● **About this task**: Take the line containing "List all visible" as the first and the last line of the records below as the end, and please set down only what lies between them exactly, both ends included.

● **Recorded data**:

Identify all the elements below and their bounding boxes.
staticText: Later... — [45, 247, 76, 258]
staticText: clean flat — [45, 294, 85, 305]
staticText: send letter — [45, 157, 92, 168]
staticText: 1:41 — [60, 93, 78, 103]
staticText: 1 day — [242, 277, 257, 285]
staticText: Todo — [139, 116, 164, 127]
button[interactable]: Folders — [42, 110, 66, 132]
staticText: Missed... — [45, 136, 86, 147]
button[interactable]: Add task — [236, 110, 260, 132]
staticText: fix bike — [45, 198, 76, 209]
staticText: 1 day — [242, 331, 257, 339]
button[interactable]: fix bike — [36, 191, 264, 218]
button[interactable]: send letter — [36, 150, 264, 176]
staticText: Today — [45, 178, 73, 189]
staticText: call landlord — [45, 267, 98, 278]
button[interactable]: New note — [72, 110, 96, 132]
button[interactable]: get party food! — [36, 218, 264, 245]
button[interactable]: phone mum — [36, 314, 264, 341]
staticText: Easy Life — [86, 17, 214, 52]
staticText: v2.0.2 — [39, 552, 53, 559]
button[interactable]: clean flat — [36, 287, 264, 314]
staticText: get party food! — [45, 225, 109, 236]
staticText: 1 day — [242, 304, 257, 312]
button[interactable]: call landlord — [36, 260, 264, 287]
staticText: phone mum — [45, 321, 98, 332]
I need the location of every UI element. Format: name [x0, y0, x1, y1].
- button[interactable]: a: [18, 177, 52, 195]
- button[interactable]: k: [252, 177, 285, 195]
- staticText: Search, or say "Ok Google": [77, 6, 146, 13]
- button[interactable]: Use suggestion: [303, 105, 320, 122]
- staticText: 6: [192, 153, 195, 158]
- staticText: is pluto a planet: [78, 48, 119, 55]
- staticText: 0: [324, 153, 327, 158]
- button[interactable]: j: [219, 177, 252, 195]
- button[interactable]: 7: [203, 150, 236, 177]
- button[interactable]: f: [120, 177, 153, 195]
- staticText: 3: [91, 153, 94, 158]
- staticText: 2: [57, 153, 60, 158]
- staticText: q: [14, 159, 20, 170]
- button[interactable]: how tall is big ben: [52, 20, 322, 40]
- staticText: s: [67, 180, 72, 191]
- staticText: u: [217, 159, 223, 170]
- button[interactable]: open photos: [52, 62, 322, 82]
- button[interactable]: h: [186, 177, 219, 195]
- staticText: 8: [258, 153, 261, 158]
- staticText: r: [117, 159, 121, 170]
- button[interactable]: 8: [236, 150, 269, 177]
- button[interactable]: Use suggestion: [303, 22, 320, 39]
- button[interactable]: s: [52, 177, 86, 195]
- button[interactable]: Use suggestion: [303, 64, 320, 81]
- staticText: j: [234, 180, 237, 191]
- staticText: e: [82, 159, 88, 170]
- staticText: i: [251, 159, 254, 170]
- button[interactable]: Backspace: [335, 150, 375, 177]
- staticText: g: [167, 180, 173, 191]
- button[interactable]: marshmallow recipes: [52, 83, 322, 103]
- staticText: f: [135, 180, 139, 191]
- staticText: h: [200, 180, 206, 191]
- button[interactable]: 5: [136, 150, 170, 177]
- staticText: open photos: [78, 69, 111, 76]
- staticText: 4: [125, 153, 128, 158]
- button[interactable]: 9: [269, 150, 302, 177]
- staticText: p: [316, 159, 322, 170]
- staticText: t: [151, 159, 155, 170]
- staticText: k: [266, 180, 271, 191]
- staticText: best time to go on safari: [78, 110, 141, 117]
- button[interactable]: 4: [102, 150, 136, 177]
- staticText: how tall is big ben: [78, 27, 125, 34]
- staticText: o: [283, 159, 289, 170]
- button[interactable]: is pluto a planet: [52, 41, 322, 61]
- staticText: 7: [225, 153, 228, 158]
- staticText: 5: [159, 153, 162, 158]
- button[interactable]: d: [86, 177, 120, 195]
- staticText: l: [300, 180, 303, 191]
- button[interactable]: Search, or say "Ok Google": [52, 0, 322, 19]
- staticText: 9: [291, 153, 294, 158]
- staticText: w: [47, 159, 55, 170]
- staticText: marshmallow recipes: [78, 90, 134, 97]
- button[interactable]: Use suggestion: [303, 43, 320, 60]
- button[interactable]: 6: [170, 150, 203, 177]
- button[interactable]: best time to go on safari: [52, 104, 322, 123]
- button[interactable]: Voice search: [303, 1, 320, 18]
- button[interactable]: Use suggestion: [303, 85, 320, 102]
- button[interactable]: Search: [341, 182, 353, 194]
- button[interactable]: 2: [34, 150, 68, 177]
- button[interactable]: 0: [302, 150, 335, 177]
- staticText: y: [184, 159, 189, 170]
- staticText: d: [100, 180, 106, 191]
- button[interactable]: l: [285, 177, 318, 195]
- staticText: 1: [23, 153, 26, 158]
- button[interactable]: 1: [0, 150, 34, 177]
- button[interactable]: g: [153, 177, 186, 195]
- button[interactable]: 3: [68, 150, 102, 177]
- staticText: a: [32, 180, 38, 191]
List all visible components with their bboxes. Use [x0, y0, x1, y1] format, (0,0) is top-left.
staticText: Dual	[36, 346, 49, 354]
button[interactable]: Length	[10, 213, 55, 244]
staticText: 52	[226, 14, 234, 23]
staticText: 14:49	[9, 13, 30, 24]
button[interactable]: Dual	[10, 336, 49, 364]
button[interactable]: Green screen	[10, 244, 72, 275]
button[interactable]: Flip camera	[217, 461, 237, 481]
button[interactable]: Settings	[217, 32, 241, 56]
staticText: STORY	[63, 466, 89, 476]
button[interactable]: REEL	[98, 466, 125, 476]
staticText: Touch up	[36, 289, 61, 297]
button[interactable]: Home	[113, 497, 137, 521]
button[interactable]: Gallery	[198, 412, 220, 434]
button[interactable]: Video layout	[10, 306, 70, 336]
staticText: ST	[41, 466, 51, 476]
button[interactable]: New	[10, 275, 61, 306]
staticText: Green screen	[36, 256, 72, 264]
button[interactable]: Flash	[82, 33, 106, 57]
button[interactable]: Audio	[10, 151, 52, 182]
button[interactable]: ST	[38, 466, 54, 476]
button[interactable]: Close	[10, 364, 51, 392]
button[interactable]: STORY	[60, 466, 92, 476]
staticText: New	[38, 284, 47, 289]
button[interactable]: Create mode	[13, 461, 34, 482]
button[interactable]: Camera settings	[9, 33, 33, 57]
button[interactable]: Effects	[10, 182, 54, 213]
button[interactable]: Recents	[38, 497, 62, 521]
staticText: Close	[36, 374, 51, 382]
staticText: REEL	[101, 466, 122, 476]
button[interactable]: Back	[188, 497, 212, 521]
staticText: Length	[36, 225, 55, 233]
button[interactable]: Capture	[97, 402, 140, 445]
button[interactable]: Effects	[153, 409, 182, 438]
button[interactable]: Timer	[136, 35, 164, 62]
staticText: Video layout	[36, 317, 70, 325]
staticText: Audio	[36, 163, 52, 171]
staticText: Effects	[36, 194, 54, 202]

● **Solution**:
List all visible components with their bboxes. Use [x0, y0, x1, y1] format, (0,0) is top-left.
staticText: Dual	[36, 346, 49, 354]
button[interactable]: Length	[10, 213, 55, 244]
staticText: 52	[226, 14, 234, 23]
staticText: 14:49	[9, 13, 30, 24]
button[interactable]: Dual	[10, 336, 49, 364]
button[interactable]: Green screen	[10, 244, 72, 275]
button[interactable]: Flip camera	[217, 461, 237, 481]
button[interactable]: Settings	[217, 32, 241, 56]
staticText: STORY	[63, 466, 89, 476]
button[interactable]: REEL	[98, 466, 125, 476]
staticText: Touch up	[36, 289, 61, 297]
button[interactable]: Home	[113, 497, 137, 521]
button[interactable]: Gallery	[198, 412, 220, 434]
button[interactable]: Video layout	[10, 306, 70, 336]
staticText: ST	[41, 466, 51, 476]
button[interactable]: New	[10, 275, 61, 306]
staticText: Green screen	[36, 256, 72, 264]
button[interactable]: Flash	[82, 33, 106, 57]
button[interactable]: Audio	[10, 151, 52, 182]
button[interactable]: ST	[38, 466, 54, 476]
button[interactable]: Close	[10, 364, 51, 392]
button[interactable]: STORY	[60, 466, 92, 476]
staticText: New	[38, 284, 47, 289]
button[interactable]: Create mode	[13, 461, 34, 482]
button[interactable]: Camera settings	[9, 33, 33, 57]
button[interactable]: Effects	[10, 182, 54, 213]
button[interactable]: Recents	[38, 497, 62, 521]
staticText: Close	[36, 374, 51, 382]
staticText: REEL	[101, 466, 122, 476]
button[interactable]: Back	[188, 497, 212, 521]
staticText: Length	[36, 225, 55, 233]
button[interactable]: Capture	[97, 402, 140, 445]
button[interactable]: Effects	[153, 409, 182, 438]
button[interactable]: Timer	[136, 35, 164, 62]
staticText: Video layout	[36, 317, 70, 325]
staticText: Audio	[36, 163, 52, 171]
staticText: Effects	[36, 194, 54, 202]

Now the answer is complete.